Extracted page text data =
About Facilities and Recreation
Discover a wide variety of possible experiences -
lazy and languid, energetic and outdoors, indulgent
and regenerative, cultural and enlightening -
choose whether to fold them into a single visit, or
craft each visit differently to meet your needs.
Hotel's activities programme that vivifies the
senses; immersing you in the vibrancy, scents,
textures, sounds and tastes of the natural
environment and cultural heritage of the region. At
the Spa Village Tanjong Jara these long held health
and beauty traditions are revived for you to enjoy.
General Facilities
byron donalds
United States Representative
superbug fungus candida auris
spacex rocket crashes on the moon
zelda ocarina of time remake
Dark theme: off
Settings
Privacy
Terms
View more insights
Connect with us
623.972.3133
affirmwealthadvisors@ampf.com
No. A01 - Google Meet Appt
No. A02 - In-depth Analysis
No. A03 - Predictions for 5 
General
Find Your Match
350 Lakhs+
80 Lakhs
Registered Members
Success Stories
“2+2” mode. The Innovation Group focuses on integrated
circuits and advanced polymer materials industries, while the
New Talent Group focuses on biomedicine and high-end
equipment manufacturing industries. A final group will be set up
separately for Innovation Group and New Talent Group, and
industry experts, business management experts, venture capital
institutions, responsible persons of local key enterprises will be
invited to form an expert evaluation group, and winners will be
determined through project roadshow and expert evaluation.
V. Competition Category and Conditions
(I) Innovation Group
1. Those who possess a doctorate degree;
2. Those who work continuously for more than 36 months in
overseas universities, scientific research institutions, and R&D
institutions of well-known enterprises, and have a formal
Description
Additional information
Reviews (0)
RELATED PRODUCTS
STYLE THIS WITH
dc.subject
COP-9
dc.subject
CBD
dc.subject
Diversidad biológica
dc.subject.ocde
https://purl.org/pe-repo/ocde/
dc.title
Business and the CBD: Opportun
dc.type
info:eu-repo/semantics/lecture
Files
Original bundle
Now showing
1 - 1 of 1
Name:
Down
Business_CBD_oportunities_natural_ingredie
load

==

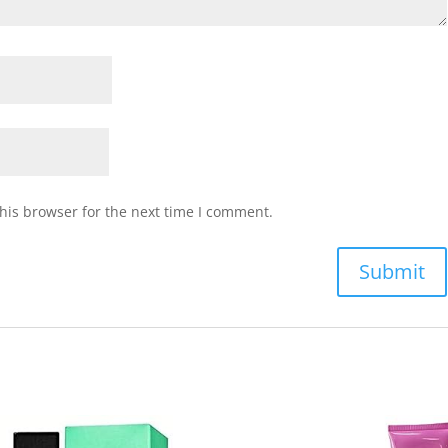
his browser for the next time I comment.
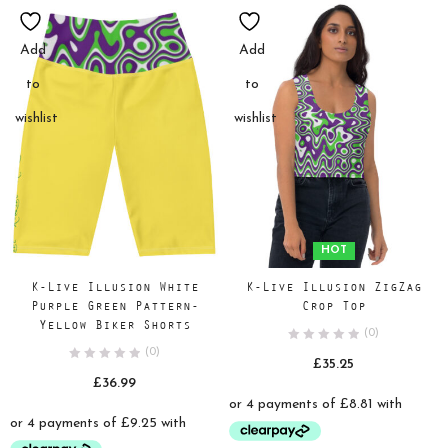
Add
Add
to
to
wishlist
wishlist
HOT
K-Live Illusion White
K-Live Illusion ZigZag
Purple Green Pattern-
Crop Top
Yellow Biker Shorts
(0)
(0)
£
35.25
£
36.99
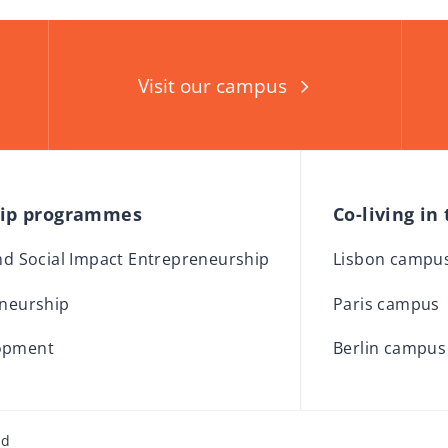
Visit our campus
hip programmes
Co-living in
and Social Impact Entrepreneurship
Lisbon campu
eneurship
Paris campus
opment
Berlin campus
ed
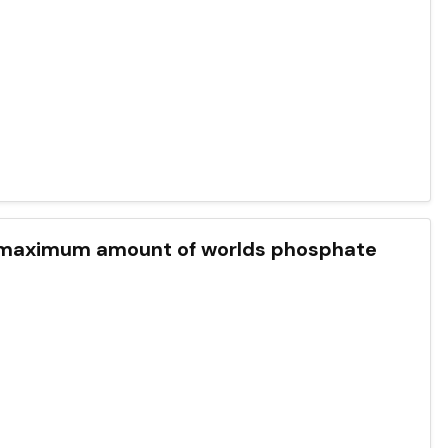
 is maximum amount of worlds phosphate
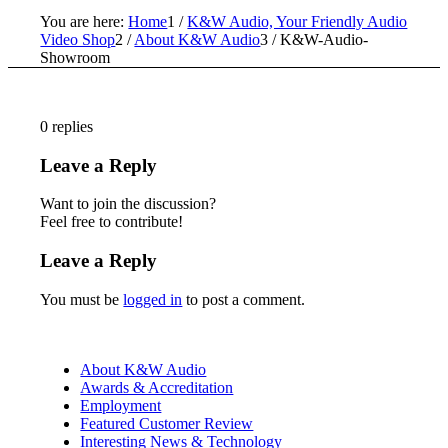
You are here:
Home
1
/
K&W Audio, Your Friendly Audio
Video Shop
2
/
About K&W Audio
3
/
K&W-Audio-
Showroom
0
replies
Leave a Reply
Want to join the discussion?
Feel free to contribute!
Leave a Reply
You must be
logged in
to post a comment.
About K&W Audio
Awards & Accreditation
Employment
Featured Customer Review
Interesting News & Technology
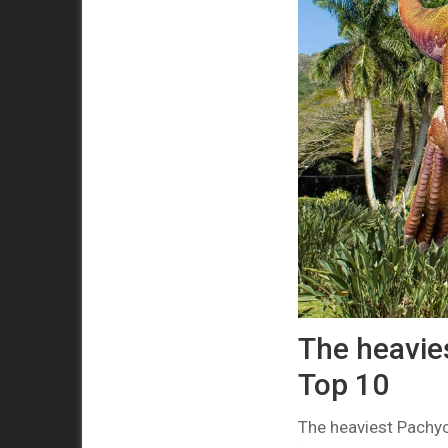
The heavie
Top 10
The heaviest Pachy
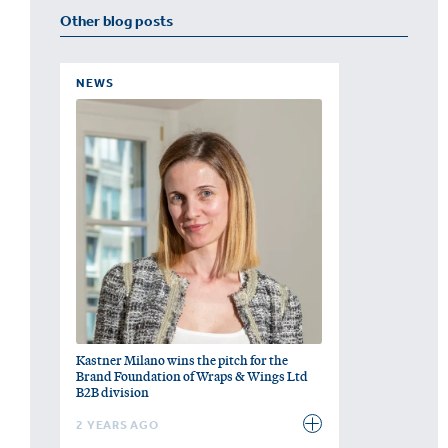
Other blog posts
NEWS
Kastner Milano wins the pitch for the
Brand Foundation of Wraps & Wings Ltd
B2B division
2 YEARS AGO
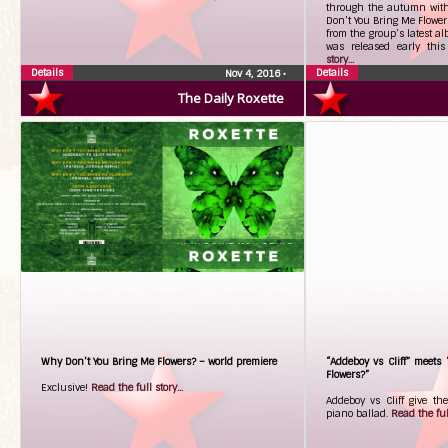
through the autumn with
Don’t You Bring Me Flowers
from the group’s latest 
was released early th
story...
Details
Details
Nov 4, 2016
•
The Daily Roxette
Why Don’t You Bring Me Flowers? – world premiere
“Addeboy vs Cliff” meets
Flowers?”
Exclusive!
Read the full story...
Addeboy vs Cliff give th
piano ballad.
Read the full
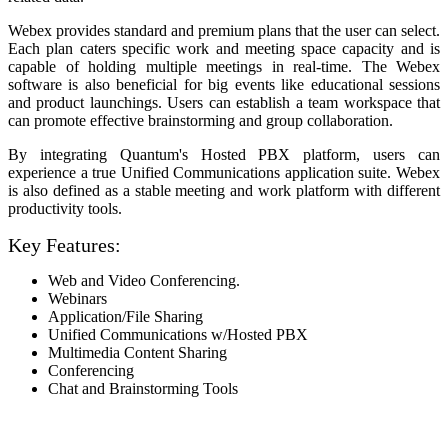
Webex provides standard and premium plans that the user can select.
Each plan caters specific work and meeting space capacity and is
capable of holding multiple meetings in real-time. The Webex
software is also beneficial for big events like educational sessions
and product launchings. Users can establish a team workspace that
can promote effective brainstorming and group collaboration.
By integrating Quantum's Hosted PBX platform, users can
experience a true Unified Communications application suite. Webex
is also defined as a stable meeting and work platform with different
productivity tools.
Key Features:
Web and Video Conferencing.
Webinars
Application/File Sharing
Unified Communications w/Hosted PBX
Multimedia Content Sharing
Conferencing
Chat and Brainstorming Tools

EXERCISE GOAL = As listed above, the lines from the line with "experience a true" to the line with "Chat and Brainstorming Tools" are to be echoed exactly, with both ends included and nothing added.

TASK OUTPUT =
experience a true Unified Communications application suite. Webex
is also defined as a stable meeting and work platform with different
productivity tools.
Key Features:
Web and Video Conferencing.
Webinars
Application/File Sharing
Unified Communications w/Hosted PBX
Multimedia Content Sharing
Conferencing
Chat and Brainstorming Tools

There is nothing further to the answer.